§ Task prompt:
Could you transcribe exactly the lines below, from the line with "ZAŠTITA PRIRODE I ISTRAŽIVANJE (619, 56)" through the line with "[Search] (253, 20)", and nothing else, leaving out the pictures?

§ Provided records:
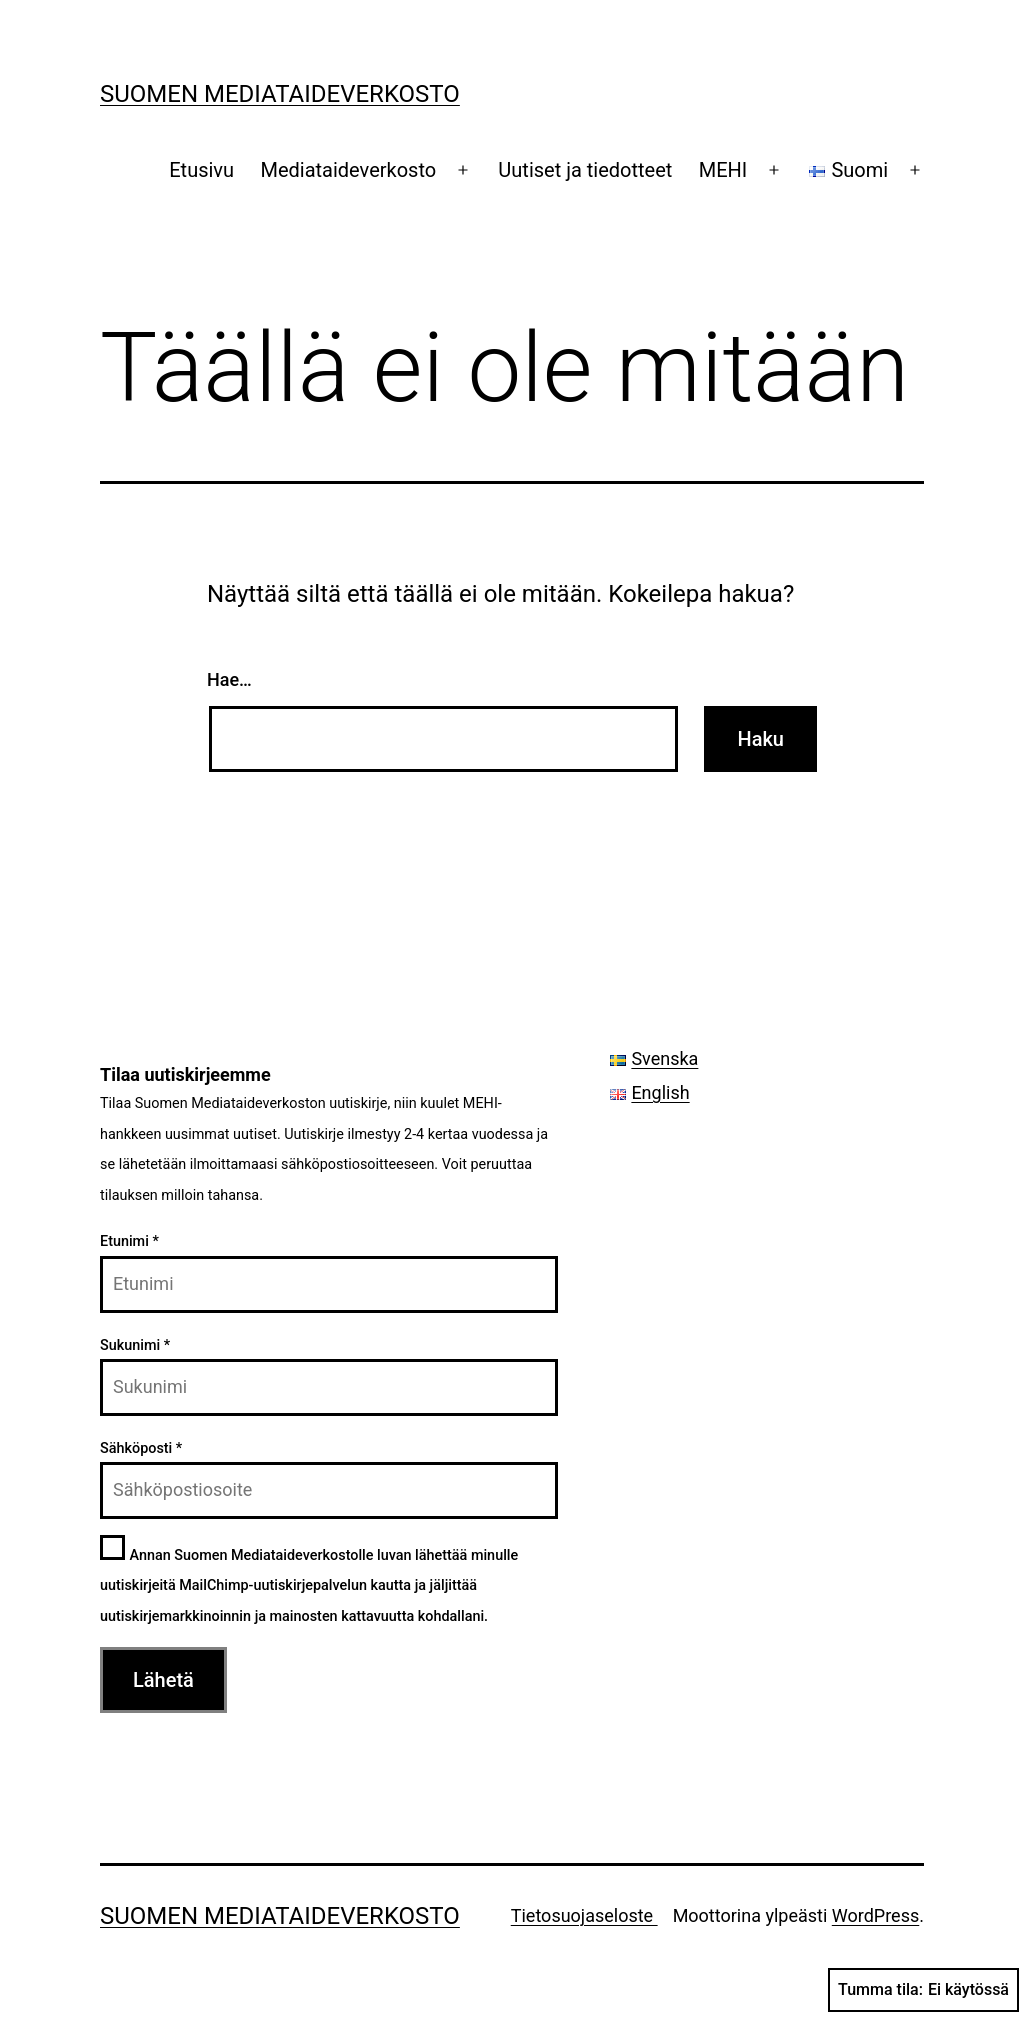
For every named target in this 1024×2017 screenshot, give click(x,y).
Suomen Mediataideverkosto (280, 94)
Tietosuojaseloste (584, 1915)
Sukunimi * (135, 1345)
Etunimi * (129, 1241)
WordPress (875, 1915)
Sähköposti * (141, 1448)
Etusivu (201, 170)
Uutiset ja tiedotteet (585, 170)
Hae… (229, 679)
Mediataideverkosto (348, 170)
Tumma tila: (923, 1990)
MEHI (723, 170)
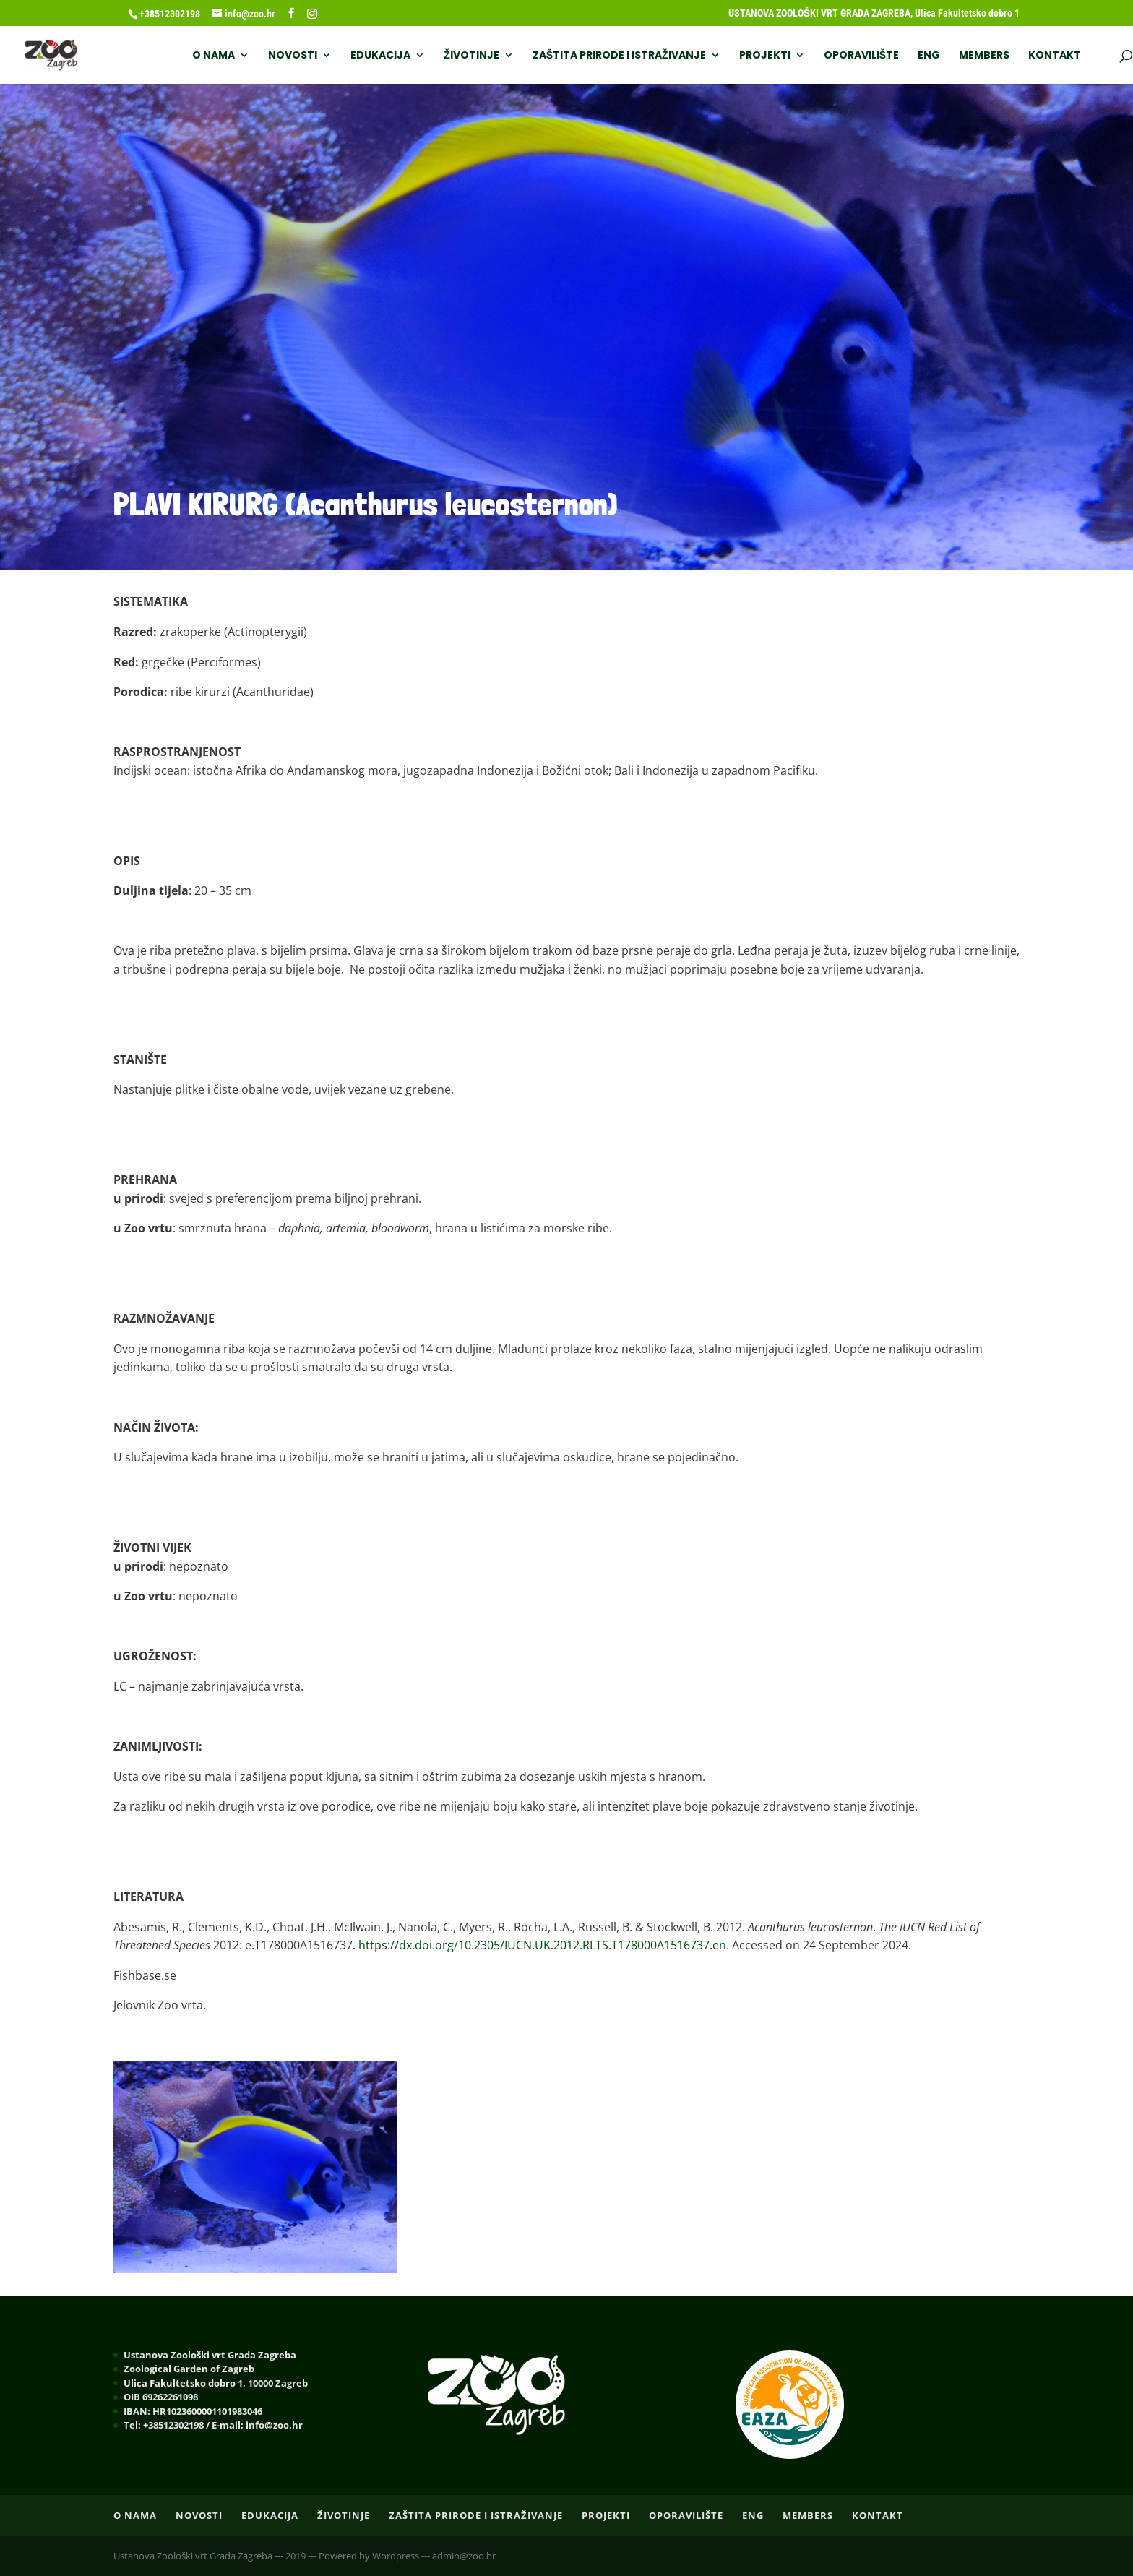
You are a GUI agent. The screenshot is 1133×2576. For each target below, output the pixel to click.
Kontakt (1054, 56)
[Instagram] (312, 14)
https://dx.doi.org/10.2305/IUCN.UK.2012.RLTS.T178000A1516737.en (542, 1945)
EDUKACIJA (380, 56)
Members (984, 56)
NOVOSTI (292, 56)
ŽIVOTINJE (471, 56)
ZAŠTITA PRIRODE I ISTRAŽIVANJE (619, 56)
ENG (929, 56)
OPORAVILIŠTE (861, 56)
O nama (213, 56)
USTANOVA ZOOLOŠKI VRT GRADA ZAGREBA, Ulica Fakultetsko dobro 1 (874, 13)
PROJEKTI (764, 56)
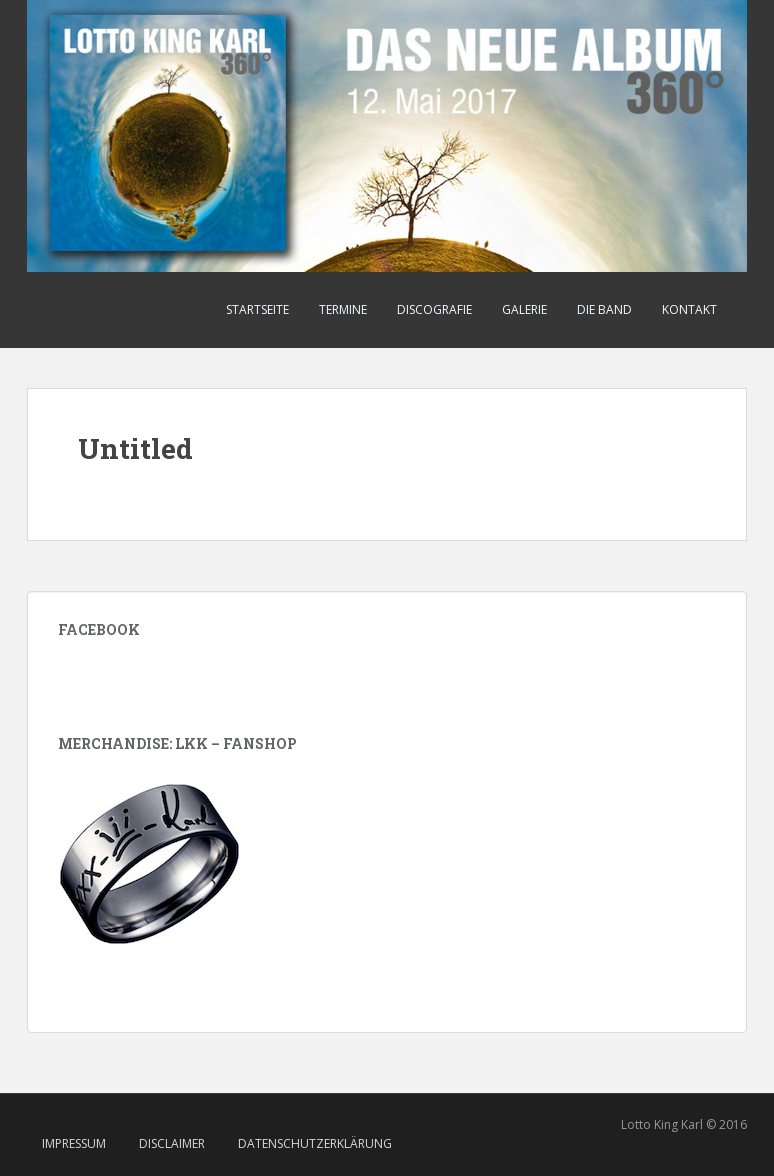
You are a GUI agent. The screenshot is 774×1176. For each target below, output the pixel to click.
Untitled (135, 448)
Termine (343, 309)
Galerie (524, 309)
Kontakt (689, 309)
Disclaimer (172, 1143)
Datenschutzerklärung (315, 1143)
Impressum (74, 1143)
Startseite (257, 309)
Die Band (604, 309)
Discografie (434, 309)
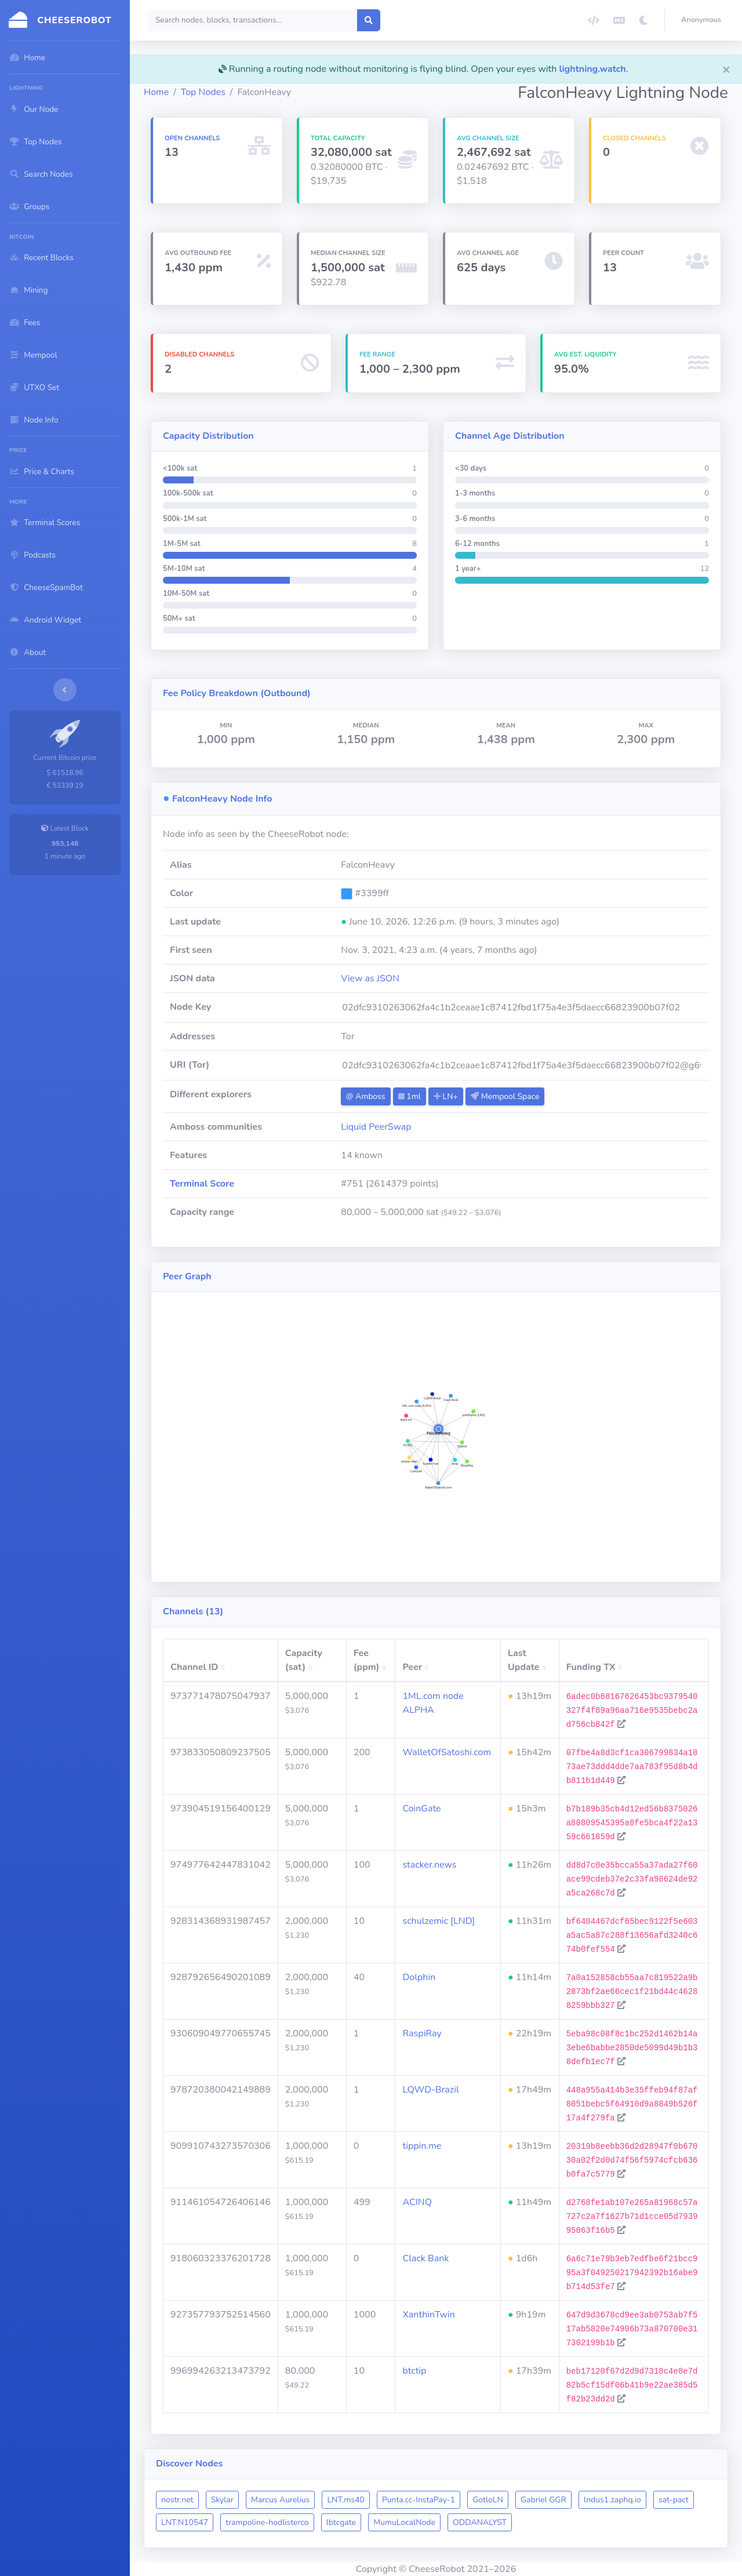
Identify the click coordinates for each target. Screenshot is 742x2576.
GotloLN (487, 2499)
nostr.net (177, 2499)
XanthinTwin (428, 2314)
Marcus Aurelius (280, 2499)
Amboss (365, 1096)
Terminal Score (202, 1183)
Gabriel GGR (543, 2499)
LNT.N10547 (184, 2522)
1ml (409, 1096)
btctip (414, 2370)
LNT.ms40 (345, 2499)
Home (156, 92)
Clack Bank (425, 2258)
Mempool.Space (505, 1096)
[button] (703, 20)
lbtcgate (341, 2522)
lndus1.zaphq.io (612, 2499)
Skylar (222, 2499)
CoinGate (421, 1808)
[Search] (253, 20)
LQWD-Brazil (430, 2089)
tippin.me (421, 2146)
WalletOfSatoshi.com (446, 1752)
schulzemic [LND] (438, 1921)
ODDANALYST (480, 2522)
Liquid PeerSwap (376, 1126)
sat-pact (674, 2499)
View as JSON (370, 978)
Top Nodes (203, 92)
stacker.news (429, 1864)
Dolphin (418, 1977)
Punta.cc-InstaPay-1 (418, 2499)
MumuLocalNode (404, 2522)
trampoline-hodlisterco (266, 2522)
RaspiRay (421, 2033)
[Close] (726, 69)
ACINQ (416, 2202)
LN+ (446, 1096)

§ Solution to this task:
ZAŠTITA PRIRODE I ISTRAŽIVANJE (619, 56)
ENG (929, 56)
OPORAVILIŠTE (861, 56)
O nama (213, 56)
USTANOVA ZOOLOŠKI VRT GRADA ZAGREBA, Ulica Fakultetsko dobro 1 (874, 13)
PROJEKTI (764, 56)
You are a GUI agent. The screenshot is 774×1176. For each target below, output the pixel to click.
Untitled (135, 448)
Termine (343, 309)
Galerie (524, 309)
Kontakt (689, 309)
Disclaimer (172, 1143)
Datenschutzerklärung (315, 1143)
Impressum (74, 1143)
Startseite (257, 309)
Die Band (604, 309)
Discografie (434, 309)
Identify the click coordinates for each target. Screenshot is 742x2576.
GotloLN (487, 2499)
nostr.net (177, 2499)
XanthinTwin (428, 2314)
Marcus Aurelius (280, 2499)
Amboss (365, 1096)
Terminal Score (202, 1183)
Gabriel GGR (543, 2499)
LNT.N10547 (184, 2522)
1ml (409, 1096)
btctip (414, 2370)
LNT.ms40 (345, 2499)
Home (156, 92)
Clack Bank (425, 2258)
Mempool.Space (505, 1096)
[button] (703, 20)
lbtcgate (341, 2522)
lndus1.zaphq.io (612, 2499)
Skylar (222, 2499)
CoinGate (421, 1808)
[Search] (253, 20)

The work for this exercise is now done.